2015 GSA Annual Meeting in Baltimore, Maryland, USA (1-4 November 2015)

Paper No. 93-6
Presentation Time: 9:40 AM


COOPER, J. Andrew G., Environmental Science, University of Ulster, Cromore Road, Coleraine, BT52 1SA, United Kingdom, jag.cooper@ulster.ac.uk

Sedimentary and geomorphic evidence of former sea levels offers a means to extend the instrumental record of RSL (relative sea level) change. A variety of methods have been applied successfully in saltmarshes and coral reef environments. The former are typically temperate and the latter, tropical features. While very high vertical resolution has been claimed in saltmarsh studies, coral reefs still suffer from low vertical accuracy of sea level indicators. Beachrock offers a much higher-resolution RSL record in the tropics, but is only recently receiving attention in this regard.

Saltmarsh studies are limited by the depth of the marsh and RSL records seldom exceed a few thousand years or a few metres lower than present sea level. In the British Isles, the steep north-south isostatic gradient that resulted from the last British-Irish Ice sheet is evident in late Holocene RSL records. These have proved a useful yardstick for the development of GIA models. A variety of models have been developed that show quite good agreement with the late Holocene observations, but which show significant variation in the late glacial/early Holocene period for which little observational evidence is available.

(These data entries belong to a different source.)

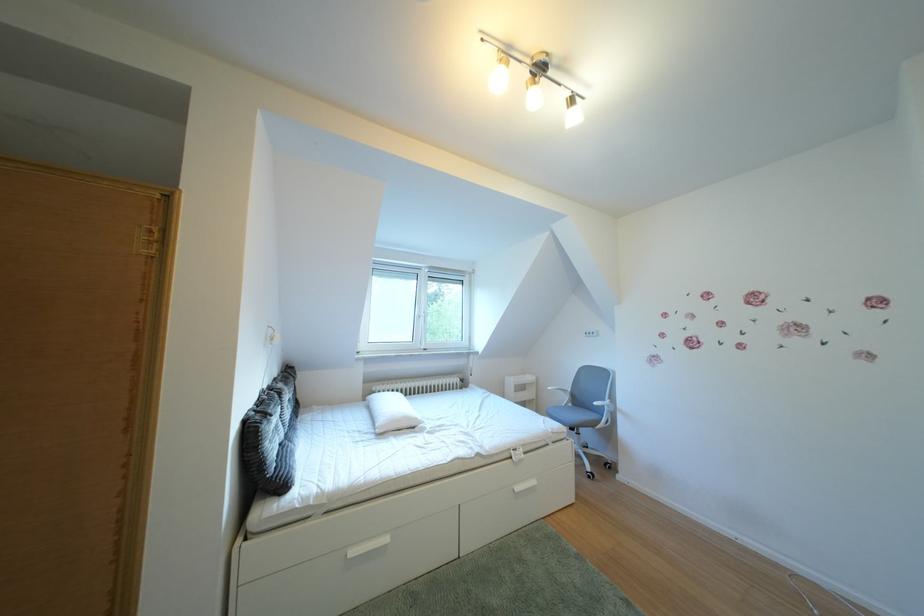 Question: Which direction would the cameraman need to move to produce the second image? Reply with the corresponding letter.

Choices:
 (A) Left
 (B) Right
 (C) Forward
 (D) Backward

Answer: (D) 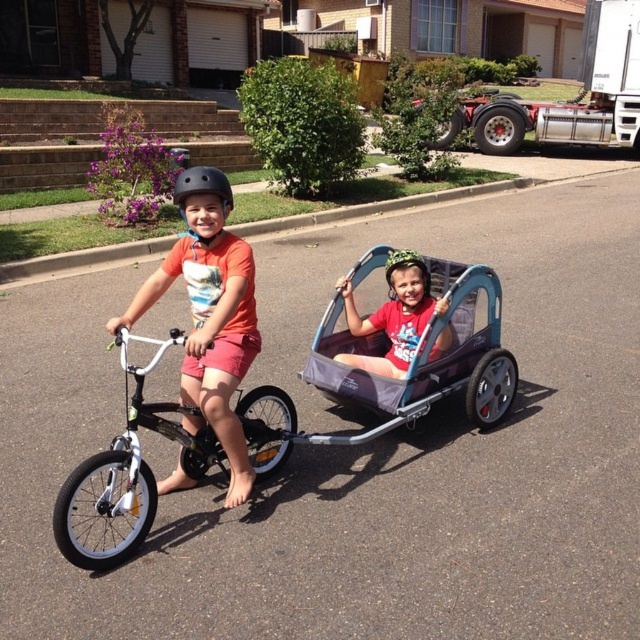 Is red cotton shirt at center below matte black helmet at center?

→ Yes, red cotton shirt at center is below matte black helmet at center.

Is point (408, 307) more distant than point (385, 275)?

No, (408, 307) is closer to viewer.

Which is behind, point (397, 349) or point (392, 256)?

Positioned behind is point (397, 349).

Where is `red cotton shirt at center`? This screenshot has height=640, width=640. red cotton shirt at center is located at coordinates (394, 314).

Between teal fabric baby carriage at center and white matte bicycle at center, which one appears on the right side from the viewer's perspective?

From the viewer's perspective, teal fabric baby carriage at center appears more on the right side.

In the scene shown: Is teal fabric baby carriage at center bigger than white matte bicycle at center?

Yes, teal fabric baby carriage at center is bigger than white matte bicycle at center.

The width and height of the screenshot is (640, 640). Describe the element at coordinates (420, 358) in the screenshot. I see `teal fabric baby carriage at center` at that location.

The image size is (640, 640). I want to click on teal fabric baby carriage at center, so click(x=420, y=358).

This screenshot has width=640, height=640. Find the location of `orange matte helmet at center`. orange matte helmet at center is located at coordinates (209, 314).

Does orange matte helmet at center have a lesser height compared to white matte bicycle at center?

No, orange matte helmet at center is not shorter than white matte bicycle at center.

At what (x,y) coordinates should I click in order to perform the action: click on orange matte helmet at center. Please return your answer as a coordinate pair (x, y). Looking at the image, I should click on (209, 314). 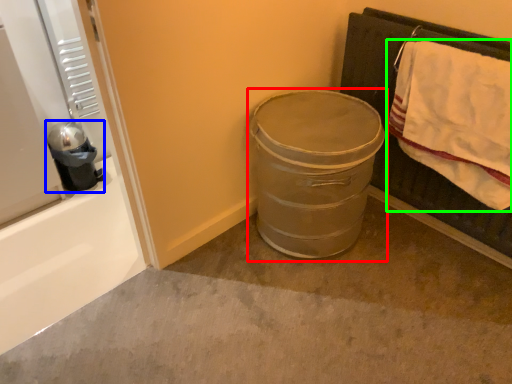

A regional seismic stratigraphic investigation followed by an intensive coring program was mounted to address this data deficit. Offshore sites with a high potential for preservation of former shorelines were targeted from south to north in the Irish Sea. The results provide insights into the evolution of coastlines and preservation potential of sea level indicators, as well as providing new data on the depth to which sea levels fell in this isostatically active region.